Below this line are records; transcribe exactly the lines between the one holding "avec de l’eau et du" and the one holding "intención de adelgazar, ya que los", inclusive, and omit the pictures.

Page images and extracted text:
··········

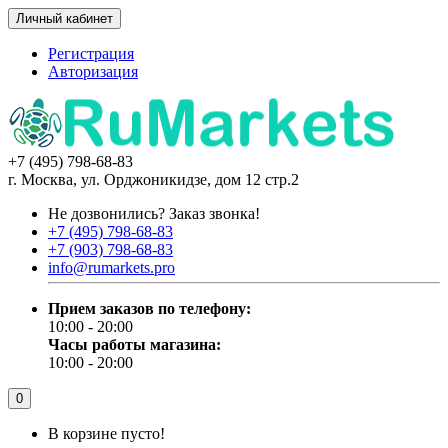
Личный кабинет
Регистрация
Авторизация
+7 (495) 798-68-83
г. Москва, ул. Орджоникидзе, дом 12 стр.2
Не дозвонились?
Заказ звонка!
+7 (495) 798-68-83
+7 (903) 798-68-83
info@rumarkets.pro
Прием заказов по телефону:
10:00 - 20:00
Часы работы магазина:
10:00 - 20:00
0
В корзине пусто!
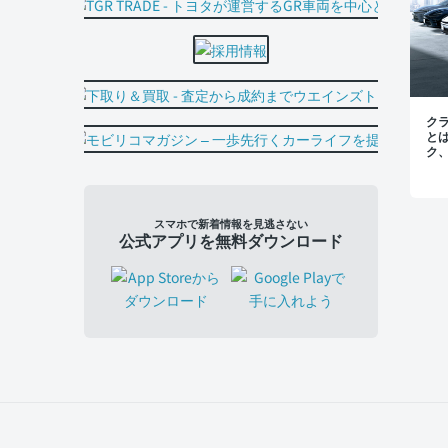
ク
と
ク
く
スマホで新着情報を見逃さない
公式アプリを無料ダウンロード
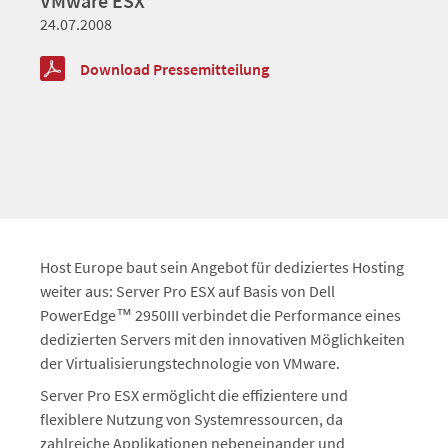
VMware ESX
24.07.2008
Download Pressemitteilung
Host Europe baut sein Angebot für dediziertes Hosting
weiter aus: Server Pro ESX auf Basis von Dell
PowerEdge™ 2950III verbindet die Performance eines
dedizierten Servers mit den innovativen Möglichkeiten
der Virtualisierungstechnologie von VMware.
Server Pro ESX ermöglicht die effizientere und
flexiblere Nutzung von Systemressourcen, da
zahlreiche Applikationen nebeneinander und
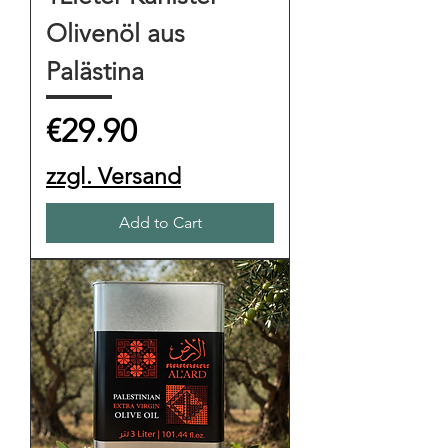
Olivenöl aus
Palästina
Price
€29.90
zzgl. Versand
Add to Cart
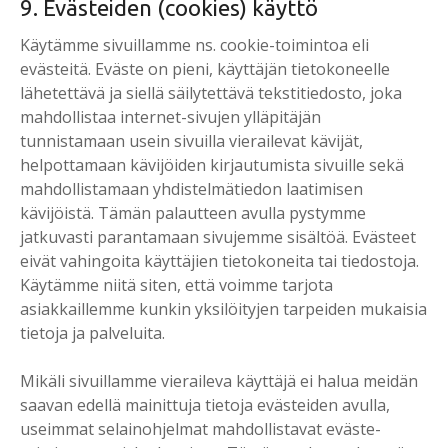
9. Evästeiden (cookies) käyttö
Käytämme sivuillamme ns. cookie-toimintoa eli
evästeitä. Eväste on pieni, käyttäjän tietokoneelle
lähetettävä ja siellä säilytettävä tekstitiedosto, joka
mahdollistaa internet-sivujen ylläpitäjän
tunnistamaan usein sivuilla vierailevat kävijät,
helpottamaan kävijöiden kirjautumista sivuille sekä
mahdollistamaan yhdistelmätiedon laatimisen
kävijöistä. Tämän palautteen avulla pystymme
jatkuvasti parantamaan sivujemme sisältöä. Evästeet
eivät vahingoita käyttäjien tietokoneita tai tiedostoja.
Käytämme niitä siten, että voimme tarjota
asiakkaillemme kunkin yksilöityjen tarpeiden mukaisia
tietoja ja palveluita.
Mikäli sivuillamme vieraileva käyttäjä ei halua meidän
saavan edellä mainittuja tietoja evästeiden avulla,
useimmat selainohjelmat mahdollistavat eväste-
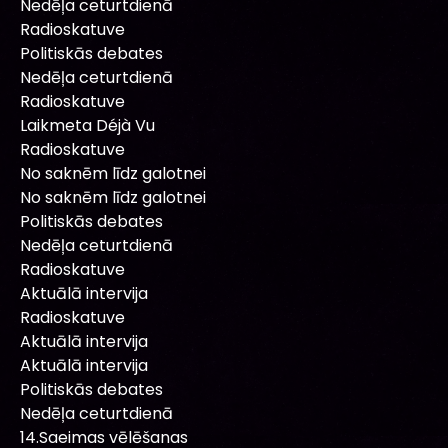
Nedēļa ceturtdienā
Radioskatuve
Politiskās debates
Nedēļa ceturtdienā
Radioskatuve
Laikmeta Déjà Vu
Radioskatuve
No saknēm līdz galotnei
No saknēm līdz galotnei
Politiskās debates
Nedēļa ceturtdienā
Radioskatuve
Aktuālā intervija
Radioskatuve
Aktuālā intervija
Aktuālā intervija
Politiskās debates
Nedēļa ceturtdienā
14.Saeimas vēlēšanas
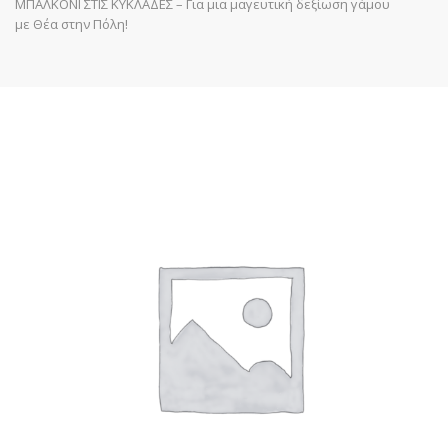
ΜΠΑΛΚΟΝΙ ΣΤΙΣ ΚΥΚΛΑΔΕΣ – Για μια μαγευτική δεξίωση γάμου
με Θέα στην Πόλη!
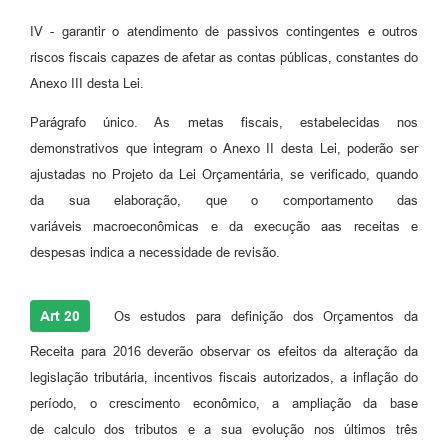
IV - garantir o atendimento de passivos contingentes e outros
riscos fiscais capazes de afetar as contas públicas, constantes do
Anexo III desta Lei.
Parágrafo único. As metas fiscais, estabelecidas nos
demonstrativos que integram o Anexo II desta Lei, poderão ser
ajustadas no Projeto da Lei Orçamentária, se verificado, quando
da sua elaboração, que o comportamento das
variáveis macroeconômicas e da execução aas receitas e
despesas indica a necessidade de revisão.
Art 20
Os estudos para definição dos Orçamentos da
Receita para 2016 deverão observar os efeitos da alteração da
legislação tributária, incentivos fiscais autorizados, a inflação do
período, o crescimento econômico, a ampliação da base
de calculo dos tributos e a sua evolução nos últimos três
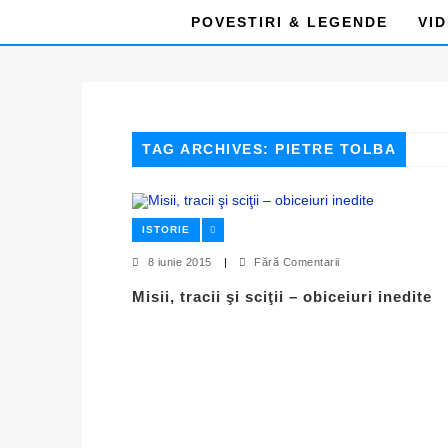
POVESTIRI & LEGENDE
VI
TAG ARCHIVES: PIETRE TOLBA
ISTORIE
8 iunie 2015
|
Fără Comentarii
Misii, tracii şi sciţii – obiceiuri inedite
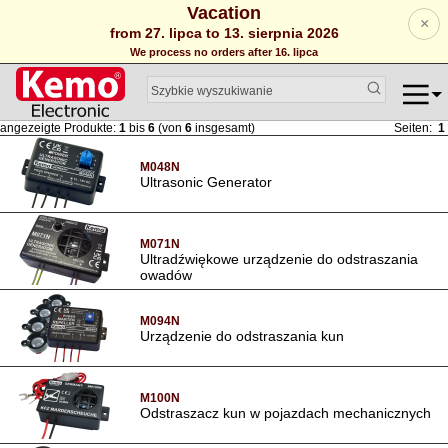
Vacation
×
from 27. lipca to 13. sierpnia 2026
We process no orders after 16. lipca
angezeigte Produkte:
1
bis
6
(von
6
insgesamt)
Seiten:
1
M048N
Ultrasonic Generator
M071N
Ultradźwiękowe urządzenie do odstraszania
owadów
M094N
Urządzenie do odstraszania kun
M100N
Odstraszacz kun w pojazdach mechanicznych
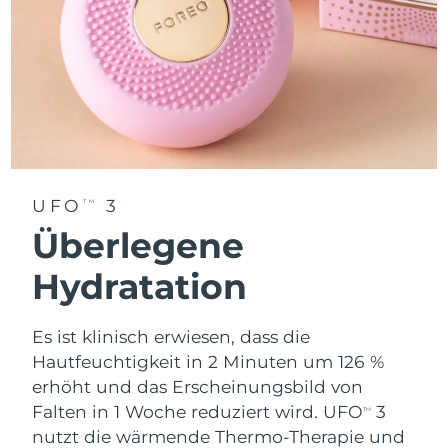
Erwartete Lieferung
Thailand
12/08/2026
Erwartete Lieferung
Türkei
09/08/2026
Vereinigte Arabische
Erwartete Lieferung
Emirate
09/08/2026
UFO
3
TM
Vereinigtes
Erwartete Lieferung
Überlegene
Königreich
08/08/2026
Hydratation
Erwartete Lieferung
Vereinigte Staaten
09/08/2026
Es ist klinisch erwiesen, dass die
Erwartete Lieferung
Hautfeuchtigkeit in 2 Minuten um 126 %
Usbekistan
13/08/2026
erhöht und das Erscheinungsbild von
Falten in 1 Woche reduziert wird. UFO
3
TM
Erwartete Lieferung
Vietnam
14/08/2026
nutzt die wärmende Thermo-Therapie und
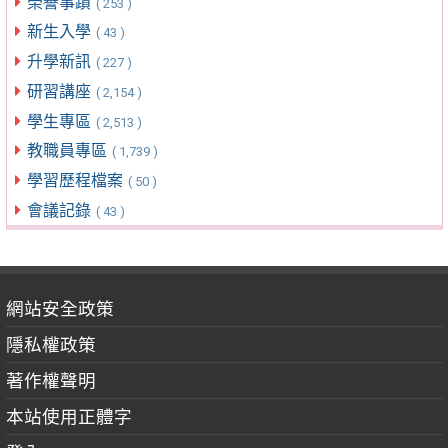
榮譽事蹟
( 253 )
新生入學
( 43 )
升學新訊
( 227 )
研習講座
( 2,154 )
學生專區
( 2,513 )
教職員專區
( 1,739 )
學習歷程檔案
( 50 )
會議記錄
( 43 )
網站安全政策
隱私權政策
著作權聲明
本站使用正體字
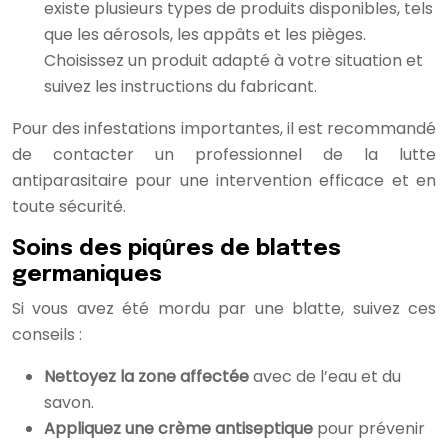
existe plusieurs types de produits disponibles, tels
que les aérosols, les appâts et les pièges.
Choisissez un produit adapté à votre situation et
suivez les instructions du fabricant.
Pour des infestations importantes, il est recommandé
de contacter un professionnel de la lutte
antiparasitaire pour une intervention efficace et en
toute sécurité.
Soins des piqûres de blattes
germaniques
Si vous avez été mordu par une blatte, suivez ces
conseils :
Nettoyez la zone affectée
avec de l’eau et du
savon.
Appliquez une crème antiseptique
pour prévenir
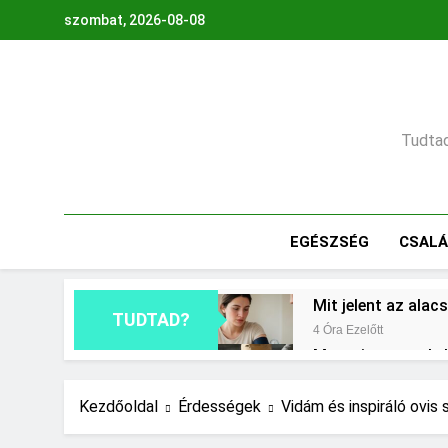
Ugrás
szombat, 2026-08-08
a
tartalomra
Tudtad,
EGÉSZSÉG
CSAL
Mit jelent az ala
TUDTAD?
4 Óra Ezelőtt
Mennyi cement kel
1 Nap Ezelőtt
Miért fáj a váll?
Kezdőoldal
Érdességek
Vidám és inspiráló ovis
2 Nap Ezelőtt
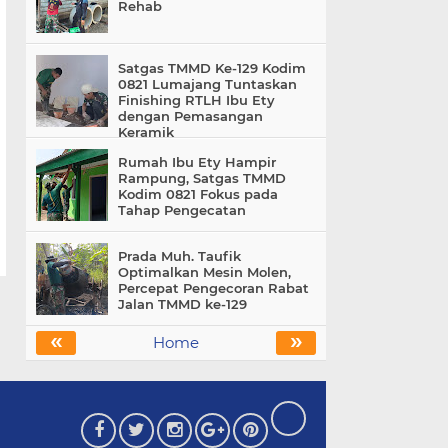
Rehab
Satgas TMMD Ke-129 Kodim
0821 Lumajang Tuntaskan
Finishing RTLH Ibu Ety
dengan Pemasangan
Keramik
Rumah Ibu Ety Hampir
Rampung, Satgas TMMD
Kodim 0821 Fokus pada
Tahap Pengecatan
Prada Muh. Taufik
Optimalkan Mesin Molen,
Percepat Pengecoran Rabat
Jalan TMMD ke-129
«
»
Home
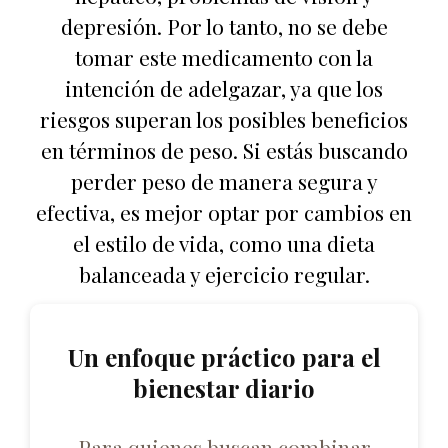
depresión. Por lo tanto, no se debe
tomar este medicamento con la
intención de adelgazar, ya que los
riesgos superan los posibles beneficios
en términos de peso. Si estás buscando
perder peso de manera segura y
efectiva, es mejor optar por cambios en
el estilo de vida, como una dieta
balanceada y ejercicio regular.
Un enfoque práctico para el
bienestar diario
Para quienes buscan combinar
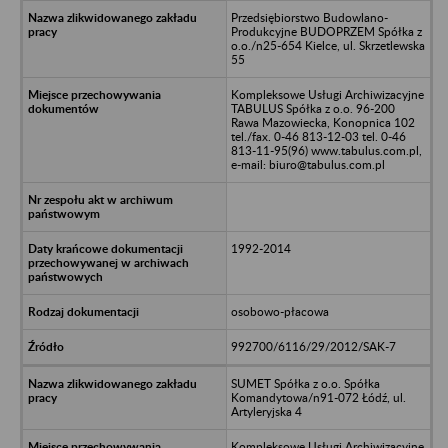
Przedsiębiorstwo Budowlano-
Produkcyjne BUDOPRZEM Spółka z
o.o./n25-654 Kielce, ul. Skrzetlewska
55
Kompleksowe Usługi Archiwizacyjne
TABULUS Spółka z o.o. 96-200
Rawa Mazowiecka, Konopnica 102
tel./fax. 0-46 813-12-03 tel. 0-46
813-11-95(96) www.tabulus.com.pl,
e-mail: biuro@tabulus.com.pl
1992-2014
osobowo-płacowa
992700/6116/29/2012/SAK-7
SUMET Spółka z o.o. Spółka
Komandytowa/n91-072 Łódź, ul.
Artyleryjska 4
Kompleksowe Usługi Archiwizacyjne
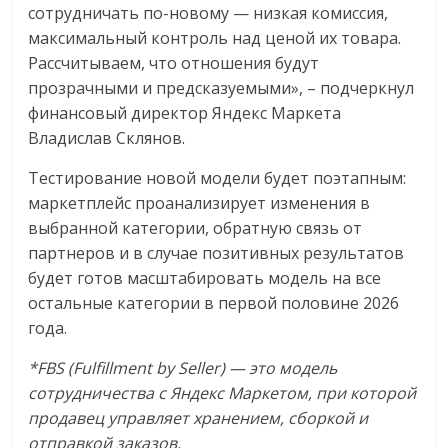
сотрудничать по-новому — низкая комиссия,
максимальный контроль над ценой их товара.
Рассчитываем, что отношения будут
прозрачными и предсказуемыми», – подчеркнул
финансовый директор Яндекс Маркета
Владислав Склянов.
Тестирование новой модели будет поэтапным:
маркетплейс проанализирует изменения в
выбранной категории, обратную связь от
партнеров и в случае позитивных результатов
будет готов масштабировать модель на все
остальные категории в первой половине 2026
года.
*FBS (Fulfillment by Seller) — это модель
сотрудничества с Яндекс Маркетом, при которой
продавец управляет хранением, сборкой и
отправкой заказов.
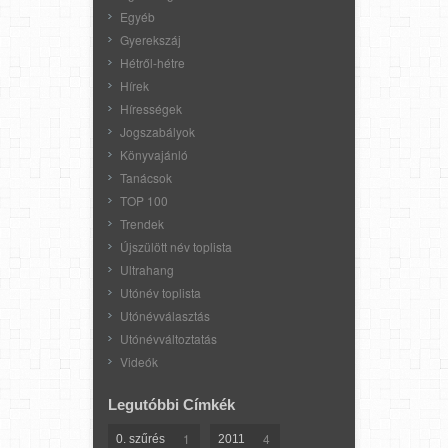
Egyéb
Gyerekszáj
Hétről-hétre
Hírek
Hírességek
Jogszabályok
Könyvajánló
Tanácsok
TOP 100
Trendek
Újszülött név toplista
Ultrahang
Utónév toplista
Utónévválasztás
Utónévváltoztatás
Videók
Legutóbbi Címkék
1
4
0. szűrés
2011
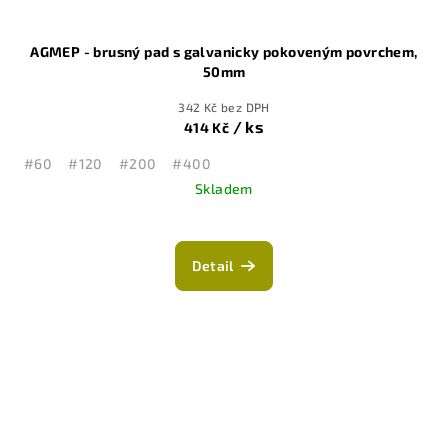
AGMEP - brusný pad s galvanicky pokoveným povrchem,
50mm
342 Kč bez DPH
/ ks
414 Kč
#60
#120
#200
#400
Skladem
Detail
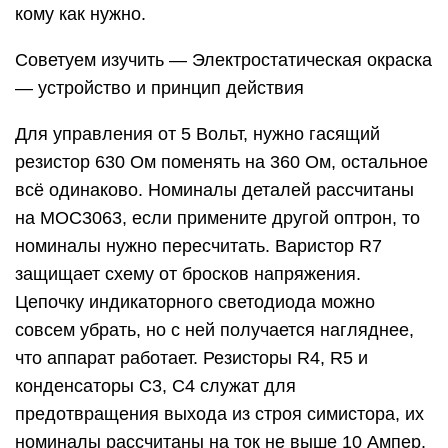
кому как нужно.
Советуем изучить — Электростатическая окраска
— устройство и принцип действия
Для управления от 5 Вольт, нужно гасящий
резистор 630 Ом поменять на 360 Ом, остальное
всё одинаково. Номиналы деталей рассчитаны
на МОС3063, если примените другой оптрон, то
номиналы нужно пересчитать. Варистор R7
защищает схему от бросков напряжения.
Цепочку индикаторного светодиода можно
совсем убрать, но с ней получается нагляднее,
что аппарат работает. Резисторы R4, R5 и
конденсаторы C3, C4 служат для
предотвращения выхода из строя симистора, их
номиналы рассчитаны на ток не выше 10 Ампер.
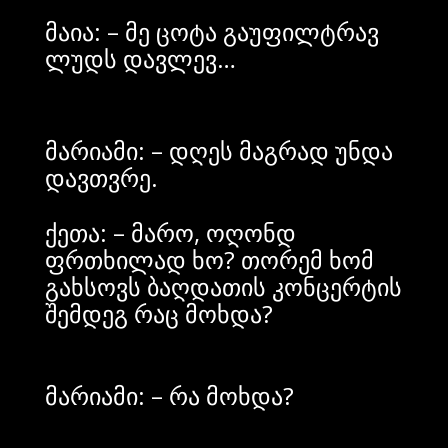
მაია: – მე ცოტა გაუფილტრავ
ლუდს დავლევ…
მარიამი: – დღეს მაგრად უნდა
დავთვრე.
ქეთა: – მარო, ოღონდ
ფრთხილად ხო? თორემ ხომ
გახსოვს ბაღდათის კონცერტის
შემდეგ რაც მოხდა?
მარიამი: – რა მოხდა?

··········

Exercise response:
avec de l’eau et du
savon.
Appliquez une crème antiseptique
pour prévenir
Ugrás
szombat, 2026-08-08
a
tartalomra
Tudtad,
EGÉSZSÉG
CSAL
Mit jelent az ala
TUDTAD?
4 Óra Ezelőtt
Mennyi cement kel
1 Nap Ezelőtt
Miért fáj a váll?
Kezdőoldal
Érdességek
Vidám és inspiráló ovis
2 Nap Ezelőtt
Rehab
Satgas TMMD Ke-129 Kodim
0821 Lumajang Tuntaskan
Finishing RTLH Ibu Ety
dengan Pemasangan
Keramik
Rumah Ibu Ety Hampir
Rampung, Satgas TMMD
Kodim 0821 Fokus pada
Tahap Pengecatan
Prada Muh. Taufik
Optimalkan Mesin Molen,
Percepat Pengecoran Rabat
Jalan TMMD ke-129
«
»
Home
depresión. Por lo tanto, no se debe
tomar este medicamento con la
intención de adelgazar, ya que los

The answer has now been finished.